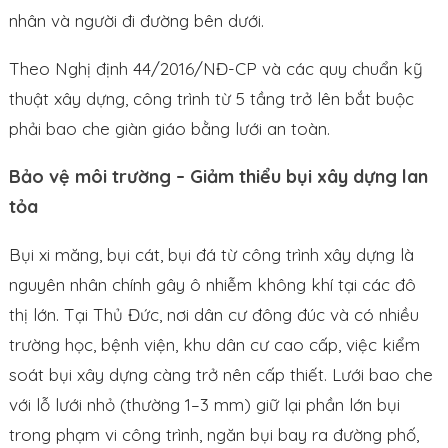
nhân và người đi đường bên dưới.
Theo Nghị định 44/2016/NĐ-CP và các quy chuẩn kỹ
thuật xây dựng, công trình từ 5 tầng trở lên bắt buộc
phải bao che giàn giáo bằng lưới an toàn.
Bảo vệ môi trường – Giảm thiểu bụi xây dựng lan
tỏa
Bụi xi măng, bụi cát, bụi đá từ công trình xây dựng là
nguyên nhân chính gây ô nhiễm không khí tại các đô
thị lớn. Tại Thủ Đức, nơi dân cư đông đúc và có nhiều
trường học, bệnh viện, khu dân cư cao cấp, việc kiểm
soát bụi xây dựng càng trở nên cấp thiết. Lưới bao che
với lỗ lưới nhỏ (thường 1–3 mm) giữ lại phần lớn bụi
trong phạm vi công trình, ngăn bụi bay ra đường phố,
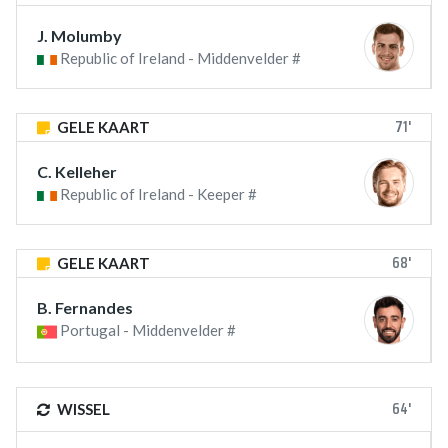
J. Molumby
Republic of Ireland - Middenvelder #
71'
GELE KAART
C. Kelleher
Republic of Ireland - Keeper #
68'
GELE KAART
B. Fernandes
Portugal - Middenvelder #
64'
WISSEL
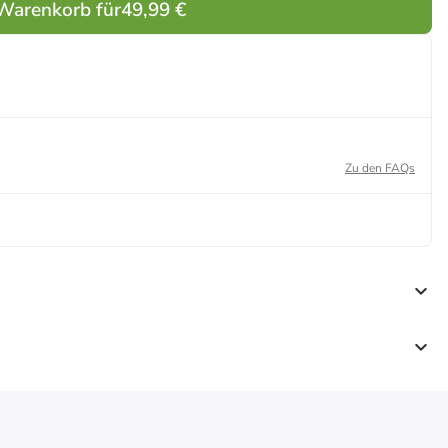
 Warenkorb für
49,99 €
Zu den FAQs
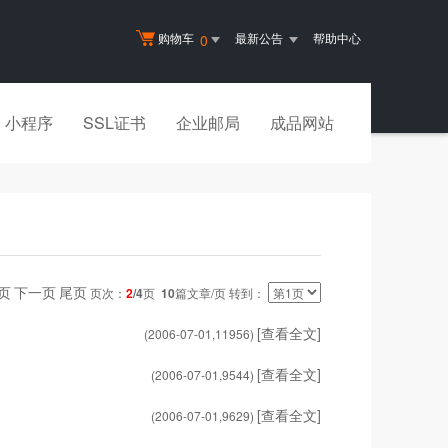
购物车
最新公告
帮助中心
0
小程序
SSL证书
企业邮局
成品网站
页
下一页
尾页
页次：
2
/4
页
10
篇文章/页 转到：
[查看全文]
(2006-07-01,
11956
)
[查看全文]
(2006-07-01,
9544
)
[查看全文]
(2006-07-01,
9629
)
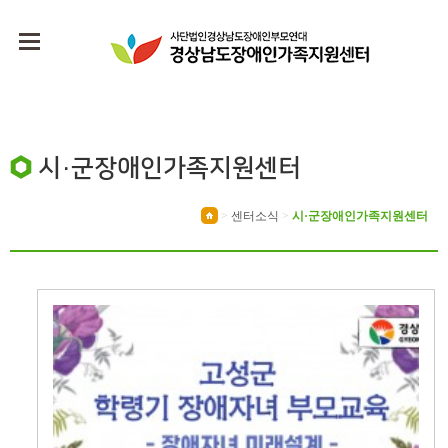
시·군장애인가족지원센터
>
센터소식
>
시·군장애인가족지원센터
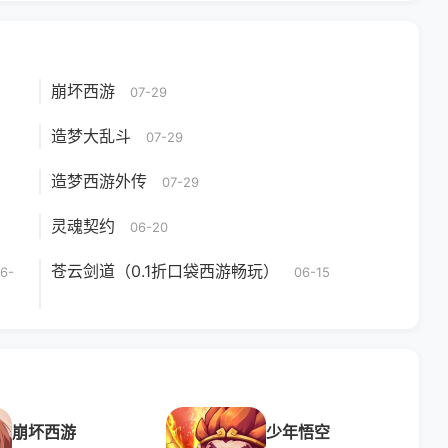
崩坏西游
07-29
造梦大乱斗
07-29
造梦西游外传
07-29
灵魂契约
06-20
苍云剑道（0.1折口袋西游畅玩）
6-
06-15
崩坏西游
少年悟空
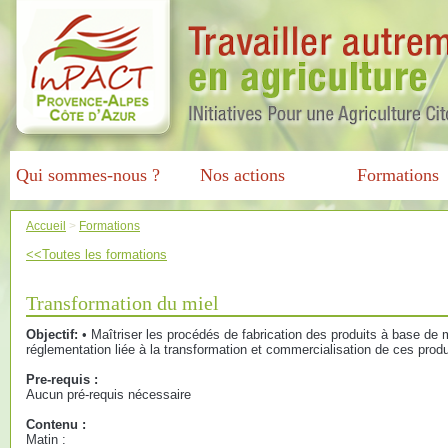
Qui sommes-nous ?
Nos actions
Formations
Accueil
>
Formations
<<Toutes les formations
Transformation du miel
Objectif:
• Maîtriser les procédés de fabrication des produits à base de m
réglementation liée à la transformation et commercialisation de ces produ
Pre-requis :
Aucun pré-requis nécessaire
Contenu :
Matin :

**Problem statement**
Return each line of the records above in which the word "Ireland" occurs.

**Completed task**
Republic of Ireland - Middenvelder #
Republic of Ireland - Keeper #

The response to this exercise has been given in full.